No clear answer presented itself. For the first time, he couldn’t see several moves ahead.
He was blind.
He wasn’t sure why, but he’d decided to submit to the town council. If they turned him in, he would go. If they didn’t, he wouldn’t.
The temptation to save himself never even entered his head.
Hannah was right. Fall Creek had become his home. He didn’t want to abandon them.
And yet, he expected them to betray him. Their children’s lives were on the line. What other response was there?
Hannah could put everything on the line for the greater good, but most people couldn’t.
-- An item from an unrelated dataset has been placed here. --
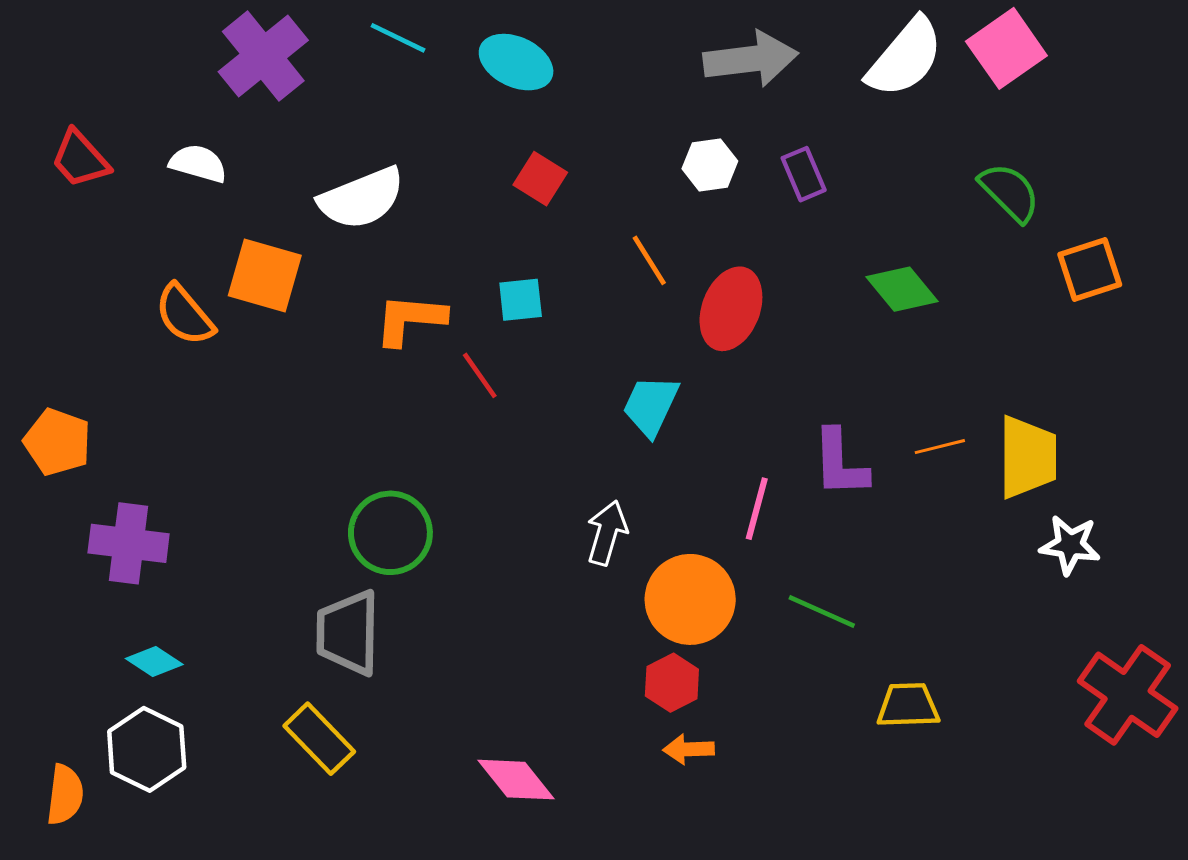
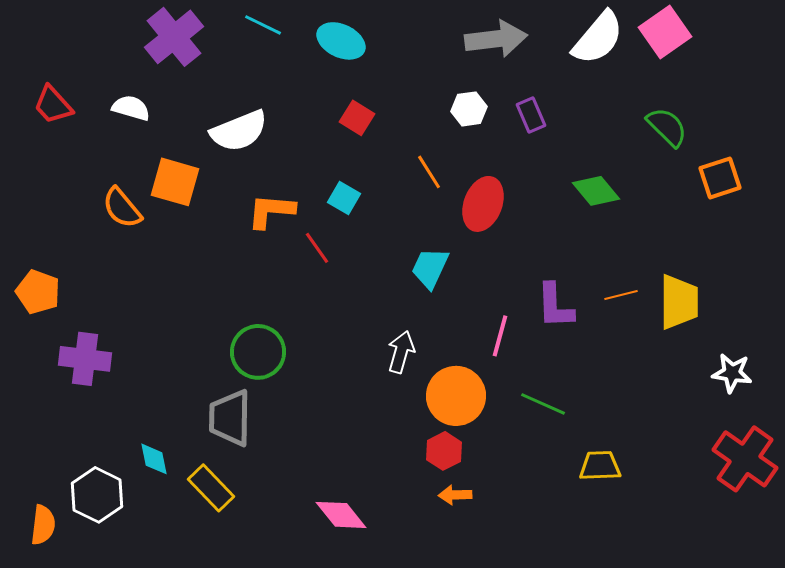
cyan square: (521, 300) -> (344, 198), turned 36
white star: (1070, 545) -> (732, 373), moved
cyan diamond: (154, 661) -> (154, 459), moved, turned 45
Most folks worried about putting bread on the table and keeping their loved ones breathing. That was it. He couldn’t blame them, either.
Still, the thought of the town he’d bled and fought for voting for his death twisted his guts. He dreaded the pronouncement he knew was coming.
“Hey.” Hannah studied him, her eyes a brilliant green in the sunlight filtering through the windows. “You okay? How’s your side?”
He winced and touched his dressings beneath his shirt. “I will be. Just need time.”
No amount of time would fix the crushed discs in his spine. Only surgery, and that option was long gone.
Evelyn had examined him this morning after his early training session with Quinn. Evelyn wasn’t happy with him, but then, she seldom was. If she had her way, he’d be bedridden for weeks.
The infection wasn’t spreading; that was the important thing. Pain was something he could live with.
Charlotte giggled. She bounced in Hannah’s lap, gnawing on a colorful teething toy as she cooed and gurgled at Liam.
Tense as he was, he couldn’t help but smile back at her. She wore an airplane onesie beneath a little jean jacket, her knit winter hat tilted over her big blue eyes.